Storing Searching Records Based on Multiple Conditions
I have a table of people quite standard stuff e.g. :
CREATE TABLE [Contact]( [ContactID] [bigint] IDENTITY(1,1) NOT NULL, [ContactType] [nvarchar](50) NULL, [Forename] [nvarchar](60) NULL, [Surname] [nvarchar](60) NULL, [Company] [nvarchar](60) NULL } Example Data : 01, "Student", "Bob", "Smith", Blank 02, "Staff", "Robert", "Smithe", "Roberts And Sons" Etc
This table contains all the fields common to all contacts. However i have some "types" of contact that may or may not have a field which is specic only to that type of contact. For example if the record has "ContactType='student'" i want to store an extra field called "studentid". There are many different types of contact each with slightly different field requirements. To add to this situation at somepoint in the future each contact type might have extra fields added.
If i add each field to the contacts table i would end up with lots of fields which are not required for 99% of the records. So i was planning on creating a second table like this:
CREATE TABLE [ContactMetaData]( [ContactID] [bigint] NOT NULL, [PropName] [nvarchar](200) NOT NULL, [PropData] [nvarchar](200) NULL ) Example Data: 01, "StudentID", "0123456" 01, "CourseName", "IT" 01, "Average", "10" 02, "Ranking", "22" 02, "ProductTypes", "IT Equipment" ETC
For each extra field i just add a record into this table with the name and value for the field. I can use code to pull this information up etc.
My question is
Is this the best approach as i'm stumped of another way other than a huge table with every single field. Given this approach is it possible to do complex querys across many of the property fields and if so how? e.g. how would i list all the students on the "IT" course with an "Average" of 10 whos "forename" starts with "D"?
Yes, if you really have many many fields that are not used, go for this approach (called an EAV data structure). You can do all queries on this structure that you can with a normal model, just use appropriate joins to pivot them.
Your proposed property-based approach is reasonable, especially if there is a need to create new contact types and properties at run-time without changing the schema.
If the set of contact types and properties is fixed at run-time, then you might alternatively consider creating a subsidiary table for each type. That is, create tables like StudentInfo, StaffInfo, etc. If you did this, you would no longer need the ContactType field as it would be implicit in the presence of a row in the corresponding subsidiary table.

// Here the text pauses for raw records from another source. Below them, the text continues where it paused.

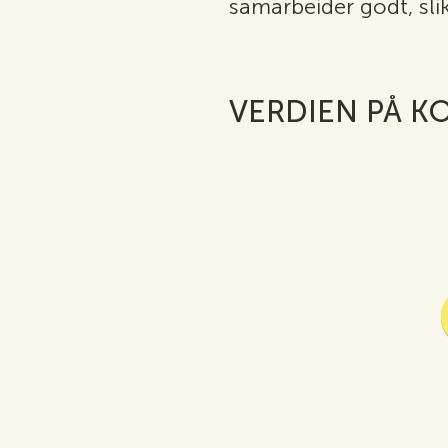
samarbeider godt, sli
VERDIEN PÅ K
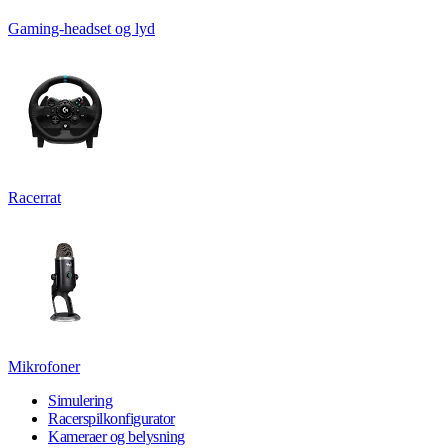
Gaming-headset og lyd
Racerrat
Mikrofoner
Simulering
Racerspilkonfigurator
Kameraer og belysning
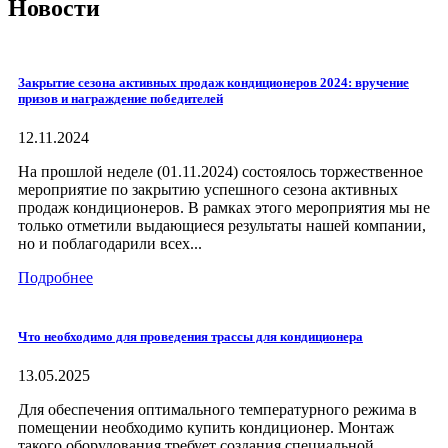
Новости
Закрытие сезона активных продаж кондиционеров 2024: вручение
призов и награждение победителей
12.11.2024
На прошлой неделе (01.11.2024) состоялось торжественное
мероприятие по закрытию успешного сезона активных
продаж кондиционеров. В рамках этого мероприятия мы не
только отметили выдающиеся результаты нашей компании,
но и поблагодарили всех...
Подробнее
Что необходимо для проведения трассы для кондиционера
13.05.2025
Для обеспечения оптимального температурного режима в
помещении необходимо купить кондиционер. Монтаж
такого оборудования требует создания специальной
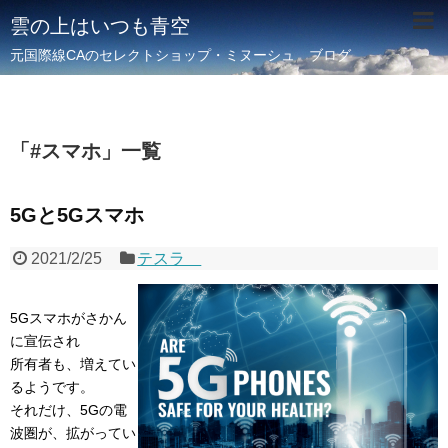
雲の上はいつも青空
元国際線CAのセレクトショップ・ミヌーシュ ブログ
「
#スマホ
」
一覧
5Gと5Gスマホ
2021/2/25
テスラ
5Gスマホがさかん
に宣伝され
所有者も、増えてい
るようです。
それだけ、5Gの電
波圏が、拡がってい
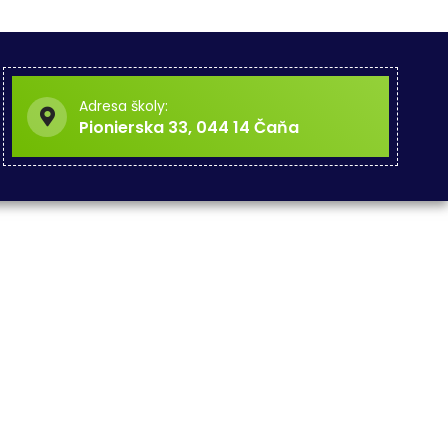
Adresa školy:
Pionierska 33, 044 14 Čaňa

This model would also handle awkward situations where someone falls into two categories, e.g. a student who is also staff.
Ignoring all that, however, let's look at your second question about querying the property tables. You can perform such queries. Your example would be answered by this query:
SELECT * FROM Contact AS c INNER JOIN ContactMetaData AS crs ON crs.ContactId = c.ContactId AND crs.PropName = 'CourseName' AND crs.PropData = 'IT' INNER JOIN ContactMetaData AS av ON av.ContactId = c.ContactId AND av.PropName = 'Average' AND av.PropData = 10 WHERE c.Forename LIKE 'D%'
The trick is to join to the ContactMetaData table multiple times, once for each custom property you wish to test.

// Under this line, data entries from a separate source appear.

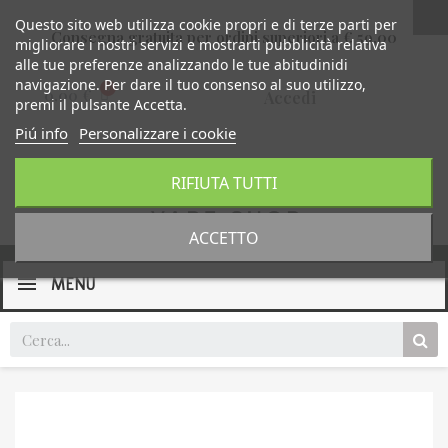
Questo sito web utilizza cookie propri e di terze parti per
Consegna gratuita per ordini superiori a € 59,00
migliorare i nostri servizi e mostrarti pubblicità relativa
alle tue preferenze analizzando le tue abitudinidi
navigazione. Per dare il tuo consenso al suo utilizzo,
0,00 €
Accedi
premi il pulsante Accetta.
Piú info
Personalizzare i cookie
RIFIUTA TUTTI
ACCETTO
MENU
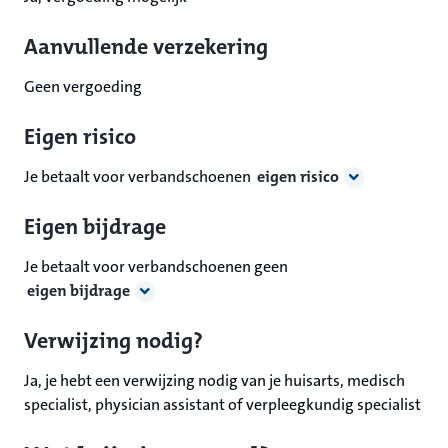
Aanvullende verzekering
Geen vergoeding
Eigen risico
Je betaalt voor verbandschoenen
eigen risico
Eigen bijdrage
Je betaalt voor verbandschoenen geen
eigen bijdrage
Verwijzing nodig?
Ja, je hebt een verwijzing nodig van je huisarts, medisch
specialist, physician assistant of verpleegkundig specialist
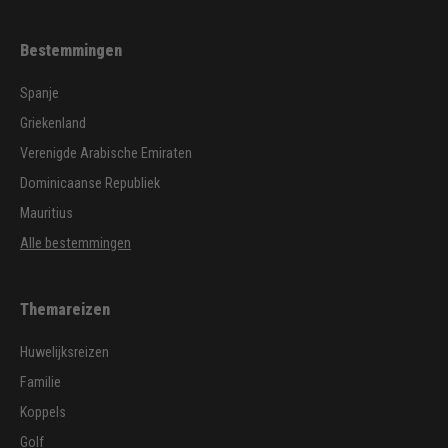
Bestemmingen
Spanje
Griekenland
Verenigde Arabische Emiraten
Dominicaanse Republiek
Mauritius
Alle bestemmingen
Themareizen
Huwelijksreizen
Familie
Koppels
Golf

A problem with this style of query is that it will almost certainly have to be generated at run-time -- after all, the set of properties is dynamic at run-time. You can avoid this by taking a different approach to expressing the query:
DECLARE @propertyCriteria TABLE ( PropName NVARCHAR(200) NOT NULL, PropData NVARCHAR(200) NULL ) INSERT INTO @propertyCriteria VALUES ('CourseName', 'IT') INSERT INTO @propertyCriteria VALUES ('Average', '10') SELECT * FROM Contact AS c WHERE c.Forename LIKE 'D%' AND NOT EXISTS ( SELECT * FROM @propertyCriteria AS crit LEFT JOIN ContactMetaData AS meta ON meta.ContactId = c.ContactId AND meta.PropName = crit.PropName AND meta.PropData = crit.PropData WHERE meta.ContactId IS NULL )
This has the advantage that the query is now fixed at run-time as the dynamic property criteria are determined by what is inserted into the temporary table @propertyCriteria. The disadvantages are that there is now a need for the temporary table, and that the query will not perform as well as it did with inner joins (although you probably won't notice the difference if your database only has 50,000 records in it). Also note that this second approach only works for criteria which are ANDed together. If you want ORs, the solution becomes even more complex.
Incidentally, if you are going to allow NULLs in both the property values and the criteria, don't forget to account for the fact that comparison operators involving NULLs always return false (i.e. NULL = NULL is false, NULL <> NULL is false, etc).